What do we know about the kinetic energy of intra-cardiac blood flow during the two phases of the cardiac cycle? Virtually nothing. That’s what Steding-Ehrenborg et al seek to change in a new study we explore in this podcast. Listen as Associate Editor Fabio Recchia (Temple University Lewis Katz School of Medicine, and Scuola Superiore Sant'Anna, Pisa, Italy) interviews lead author Katarina Steding-Ehrenborg (Lund University) and content expert Martin Ugander (Karolinska University Hospital) about how the authors used state-of-the-art cardiac magnetic resonance imaging with 4-dimensional phase-contrast sequences to compare kinetic energy in atrial and ventricular chambers in both healthy volunteers and elite endurance athletes.

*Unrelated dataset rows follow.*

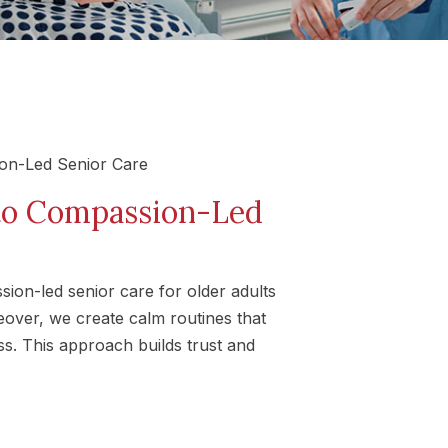
to Compassion-Led
on-led senior care for older adults
eover, we create calm routines that
ss. This approach builds trust and
s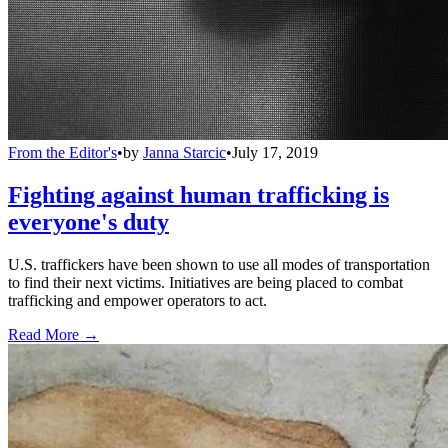
From the Editor's
•
by
Janna Starcic
•
July 17, 2019
Fighting against human trafficking is
everyone's duty
U.S. traffickers have been shown to use all modes of transportation
to find their next victims. Initiatives are being placed to combat
trafficking and empower operators to act.
Read More →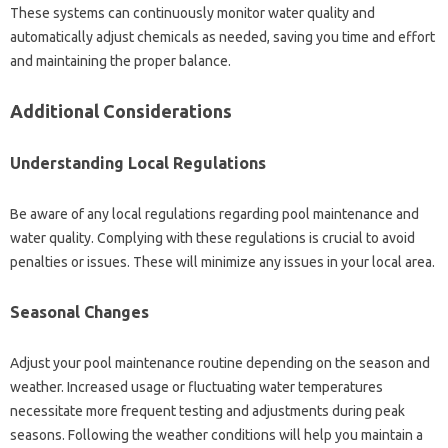
These systems‌ can‍ continuously monitor‌ water quality‍ and‍
automatically‌ adjust chemicals‍ as needed, saving‌ you‌ time‍ and effort
and maintaining the‌ proper balance.
Additional Considerations
Understanding Local Regulations
Be aware‌ of any local‌ regulations‌ regarding pool maintenance and
water quality. Complying with these‍ regulations is crucial‍ to‍ avoid
penalties or issues. These will minimize any‌ issues‍ in‍ your‌ local area.
Seasonal‌ Changes‌
Adjust‌ your pool maintenance routine‍ depending on the season and‌
weather. Increased usage or‍ fluctuating‍ water temperatures
necessitate‍ more frequent testing‍ and adjustments‌ during‌ peak‍
seasons. Following the‌ weather conditions‍ will help‌ you maintain‌ a‍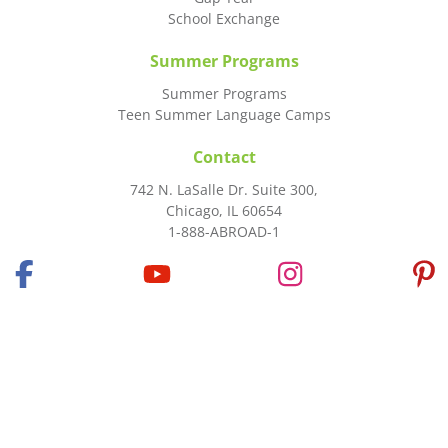
School Exchange
Summer Programs
Summer Programs
Teen Summer Language Camps
Contact
742 N. LaSalle Dr. Suite 300,
Chicago, IL 60654
1-888-ABROAD-1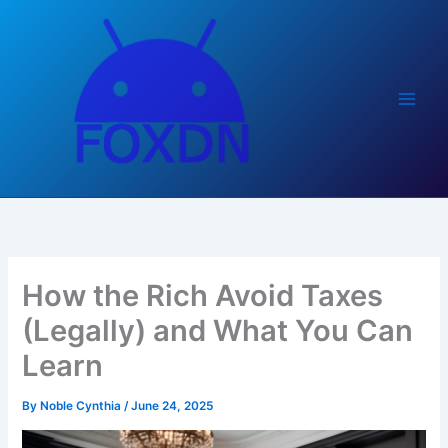
Skip
to
content
How the Rich Avoid Taxes
(Legally) and What You Can
Learn
By
Noble Cynthia
/
June 24, 2025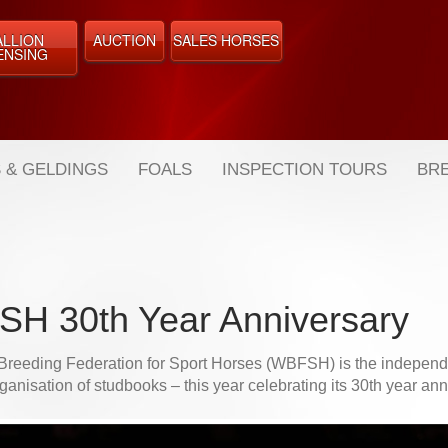
ALLION
AUCTION
SALES HORSES
ENSING
 & GELDINGS
FOALS
INSPECTION TOURS
BRE
H 30th Year Anniversary
Breeding Federation for Sport Horses (WBFSH) is the independe
ganisation of studbooks – this year celebrating its 30th year an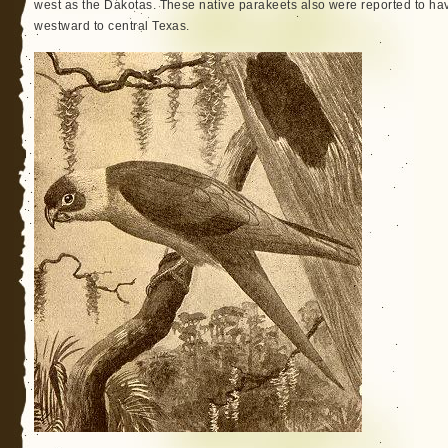
west as the Dakotas. These native parakeets also were reported to ha
westward to central Texas.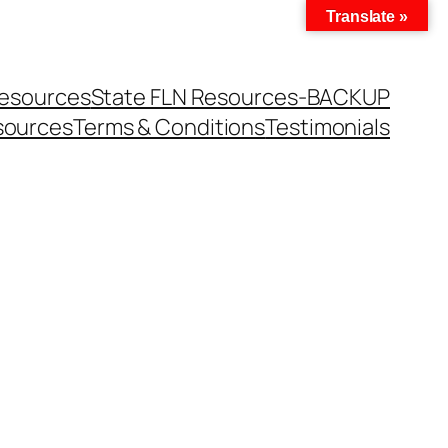
Translate »
Resources
State FLN Resources-BACKUP
sources
Terms & Conditions
Testimonials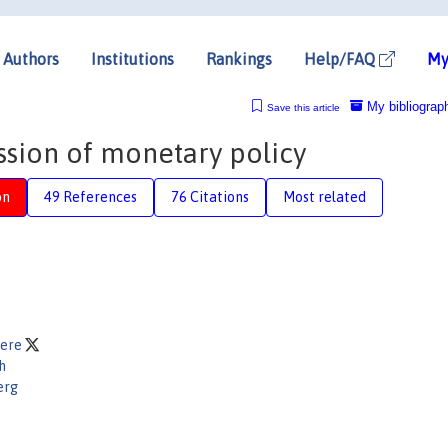
Authors
Institutions
Rankings
Help/FAQ
My
My bibliograp
Save this article
ssion of monetary policy
on
49 References
76 Citations
Most related
iere
h
erg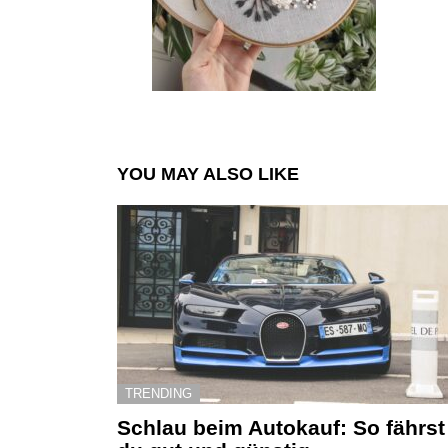
YOU MAY ALSO LIKE
TRENDING
Schlau beim Autokauf: So fährst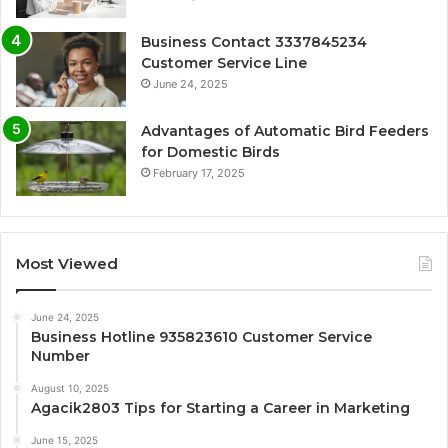
Business Contact 3337845234
Customer Service Line
June 24, 2025
Advantages of Automatic Bird Feeders
for Domestic Birds
February 17, 2025
Most Viewed
June 24, 2025
Business Hotline 935823610 Customer Service
Number
August 10, 2025
Agacik2803 Tips for Starting a Career in Marketing
June 15, 2025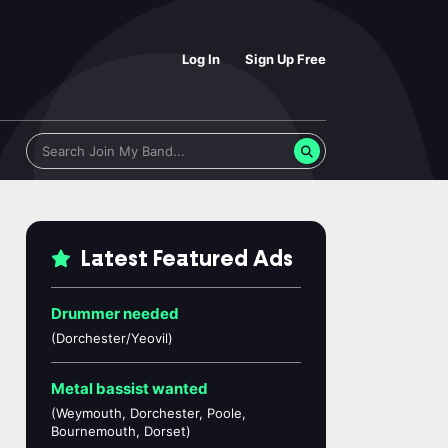
Log In
Sign Up Free
Latest Featured Ads
Drummer needed
(Dorchester/Yeovil)
Metal bassist wanted
(Weymouth, Dorchester, Poole,
Bournemouth, Dorset)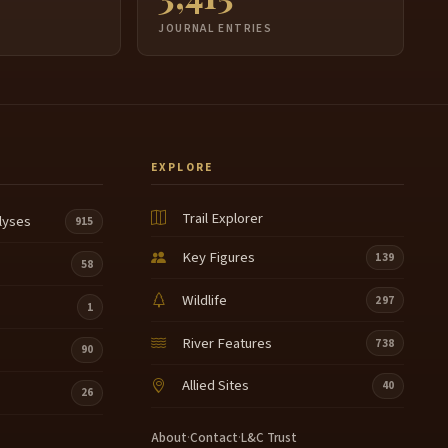
JOURNAL ENTRIES
EXPLORE
Trail Explorer
lyses
915
Key Figures
139
58
Wildlife
297
1
River Features
738
90
Allied Sites
40
26
About
·
Contact
·
L&C Trust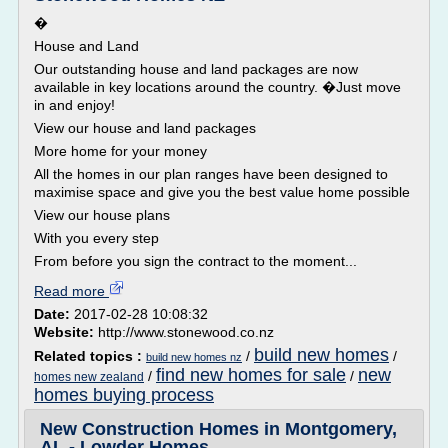
�
House and Land
Our outstanding house and land packages are now
available in key locations around the country. �Just move
in and enjoy!
View our house and land packages
More home for your money
All the homes in our plan ranges have been designed to
maximise space and give you the best value home possible
View our house plans
With you every step
From before you sign the contract to the moment...
Read more
Date:
2017-02-28 10:08:32
Website:
http://www.stonewood.co.nz
build new homes
Related topics :
/
/
build new homes nz
find new homes for sale
new
/
/
homes new zealand
homes buying process
New Construction Homes in Montgomery,
AL - Lowder Homes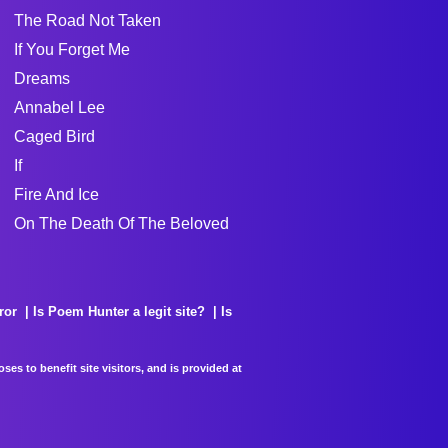
The Road Not Taken
If You Forget Me
Dreams
Annabel Lee
Caged Bird
If
Fire And Ice
On The Death Of The Beloved
ror
Is Poem Hunter a legit site?
Is
es to benefit site visitors, and is provided at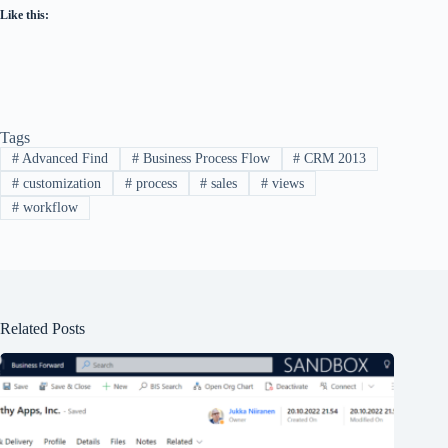
Like this:
Tags
#
Advanced Find
#
Business Process Flow
#
CRM 2013
#
customization
#
process
#
sales
#
views
#
workflow
Related Posts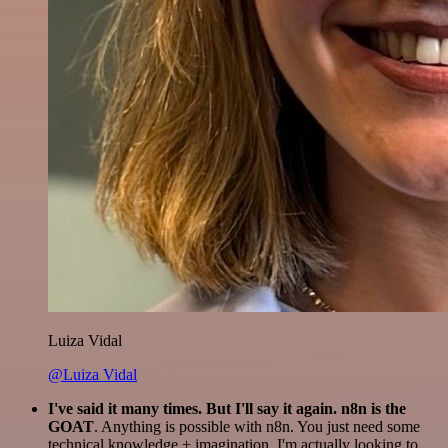
Luiza Vidal
@Luiza Vidal
I've said it many times. But I'll say it again. n8n is the
GOAT
. Anything is possible with n8n. You just need some
technical knowledge + imagination. I'm actually looking to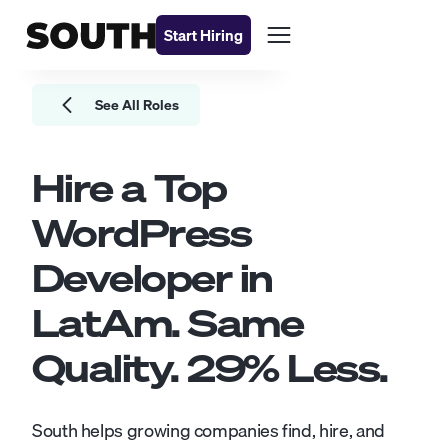
Start Hiring
See All Roles
Hire a Top
WordPress
Developer
in
LatAm. Same
Quality.
29
% Less.
South helps growing companies find, hire, and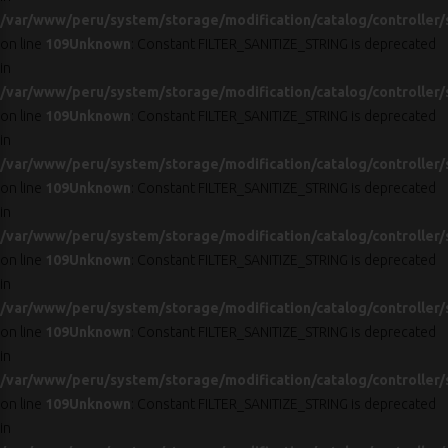
/var/www/peru/system/storage/modification/catalog/controller/
on line
109
Unknown
: Constant FILTER_SANITIZE_STRING is deprecated
in
/var/www/peru/system/storage/modification/catalog/controller/
on line
109
Unknown
: Constant FILTER_SANITIZE_STRING is deprecated
in
/var/www/peru/system/storage/modification/catalog/controller/
on line
109
Unknown
: Constant FILTER_SANITIZE_STRING is deprecated
in
/var/www/peru/system/storage/modification/catalog/controller/
on line
109
Unknown
: Constant FILTER_SANITIZE_STRING is deprecated
in
/var/www/peru/system/storage/modification/catalog/controller/
on line
109
Unknown
: Constant FILTER_SANITIZE_STRING is deprecated
in
/var/www/peru/system/storage/modification/catalog/controller/
on line
109
Unknown
: Constant FILTER_SANITIZE_STRING is deprecated
in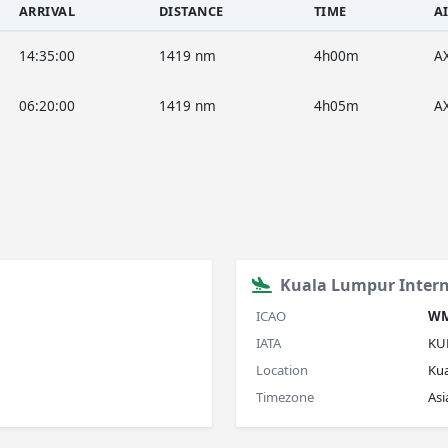
ARRIVAL
DISTANCE
TIME
A
14:35:00
1419 nm
4h00m
A
06:20:00
1419 nm
4h05m
A
Kuala Lumpur Intern
ICAO
W
IATA
KU
Location
Ku
Timezone
As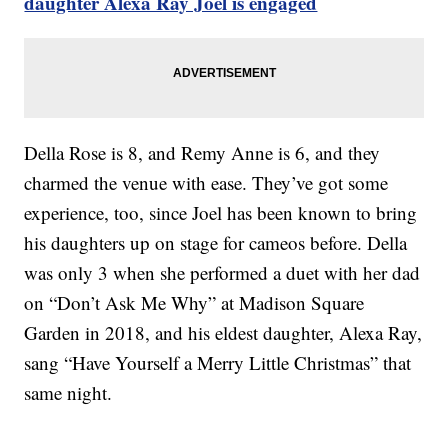
daughter Alexa Ray Joel is engaged
Della Rose is 8, and Remy Anne is 6, and they
charmed the venue with ease. They’ve got some
experience, too, since Joel has been known to bring
his daughters up on stage for cameos before. Della
was only 3 when she performed a duet with her dad
on “Don’t Ask Me Why” at Madison Square
Garden in 2018, and his eldest daughter, Alexa Ray,
sang “Have Yourself a Merry Little Christmas” that
same night.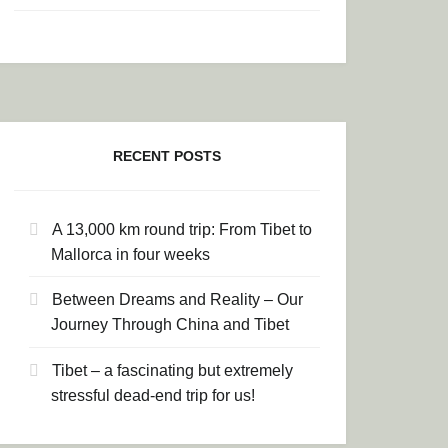
RECENT POSTS
A 13,000 km round trip: From Tibet to
Mallorca in four weeks
Between Dreams and Reality – Our
Journey Through China and Tibet
Tibet – a fascinating but extremely
stressful dead-end trip for us!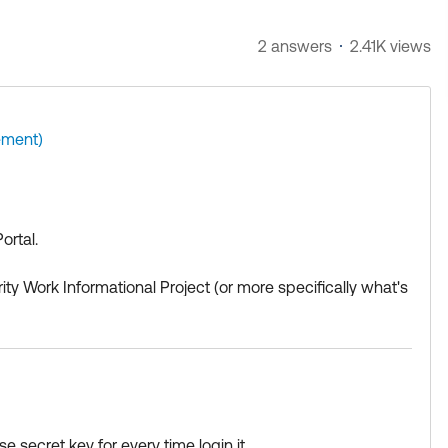
2 answers
2.41K views
ment)
ortal.
rity Work Informational Project (or more specifically what's
to certain websites. While the
okta.com
domain might be al
sactions, are not.
r devices with Okta Verify by using a secret key instead of t
e secret key for every time login it ,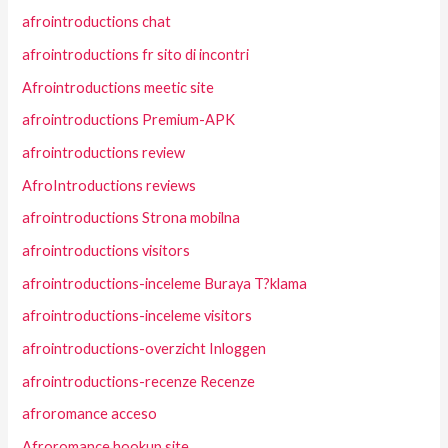
afrointroductions chat
afrointroductions fr sito di incontri
Afrointroductions meetic site
afrointroductions Premium-APK
afrointroductions review
AfroIntroductions reviews
afrointroductions Strona mobilna
afrointroductions visitors
afrointroductions-inceleme Buraya T?klama
afrointroductions-inceleme visitors
afrointroductions-overzicht Inloggen
afrointroductions-recenze Recenze
afroromance acceso
Afroromance hookup site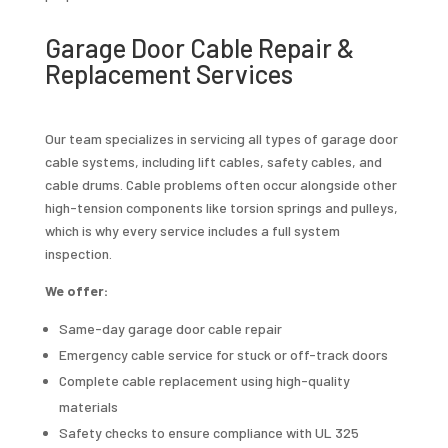
Garage Door Cable Repair &
Replacement Services
Our team specializes in servicing all types of garage door
cable systems, including lift cables, safety cables, and
cable drums. Cable problems often occur alongside other
high-tension components like torsion springs and pulleys,
which is why every service includes a full system
inspection.
We offer:
Same-day garage door cable repair
Emergency cable service for stuck or off-track doors
Complete cable replacement using high-quality
materials
Safety checks to ensure compliance with UL 325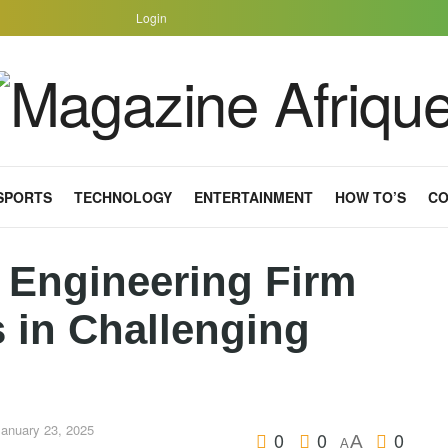
Login
SPORTS
TECHNOLOGY
ENTERTAINMENT
HOW TO’S
CO
 Engineering Firm
 in Challenging
January 23, 2025
0
0
0
A
A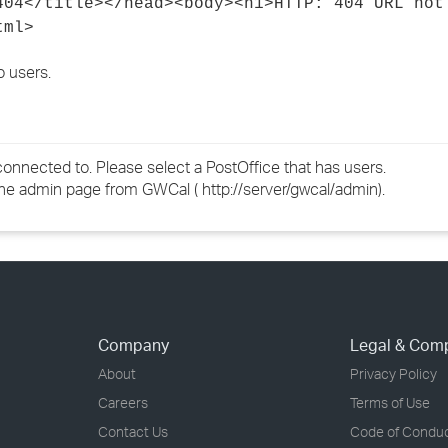
/title></head><body><h1>HTTP: 404 URL not
tml>
o users.
nnected to. Please select a PostOffice that has users.
he admin page from GWCal ( http://server/gwcal/admin).
Company
Legal & Com
About
Privacy Policy
Careers
Terms of Use
Contact Us
Code of Condu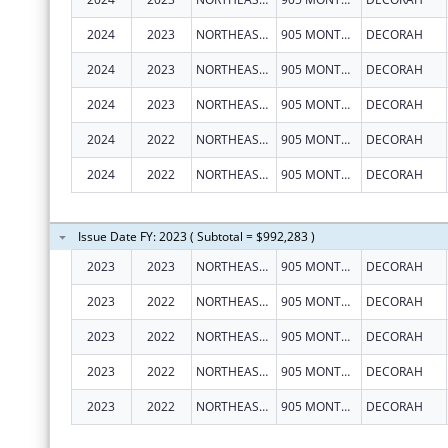
2024
2023
NORTHEAST IOWA MENTAL HEALTH CENTER
905 MONTGOMERY ST
DECORAH
2024
2023
NORTHEAST IOWA MENTAL HEALTH CENTER
905 MONTGOMERY ST
DECORAH
2024
2023
NORTHEAST IOWA MENTAL HEALTH CENTER
905 MONTGOMERY ST
DECORAH
2024
2022
NORTHEAST IOWA MENTAL HEALTH CENTER
905 MONTGOMERY ST
DECORAH
2024
2022
NORTHEAST IOWA MENTAL HEALTH CENTER
905 MONTGOMERY ST
DECORAH
Issue Date FY: 2023 ( Subtotal = $992,283 )
2023
2023
NORTHEAST IOWA MENTAL HEALTH CENTER
905 MONTGOMERY ST
DECORAH
2023
2022
NORTHEAST IOWA MENTAL HEALTH CENTER
905 MONTGOMERY ST
DECORAH
2023
2022
NORTHEAST IOWA MENTAL HEALTH CENTER
905 MONTGOMERY ST
DECORAH
2023
2022
NORTHEAST IOWA MENTAL HEALTH CENTER
905 MONTGOMERY ST
DECORAH
2023
2022
NORTHEAST IOWA MENTAL HEALTH CENTER
905 MONTGOMERY ST
DECORAH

What are the differences in the filling mechanisms between the two chambers of the heart, and how does this affect cardiac pump function? What does high, or low, intra-cardiac blood flow kinetic energy really mean? Listen as we unpack the details of this intriguing, ground-breaking new work.


Katarina Steding-Ehrenborg, Per Martin Arvidsson, Johannes Toger, Mattias Rydberg, Einar Heiberg, Marcus Carlsson, Hakan Arheden Determinants of kinetic energy of blood flow in the four-chambered heart in athletes and sedentary controls Am J Physiol Heart Circ Physiol, published January 1, 2016. DOI: 10.1152/ajpheart.00544.2015.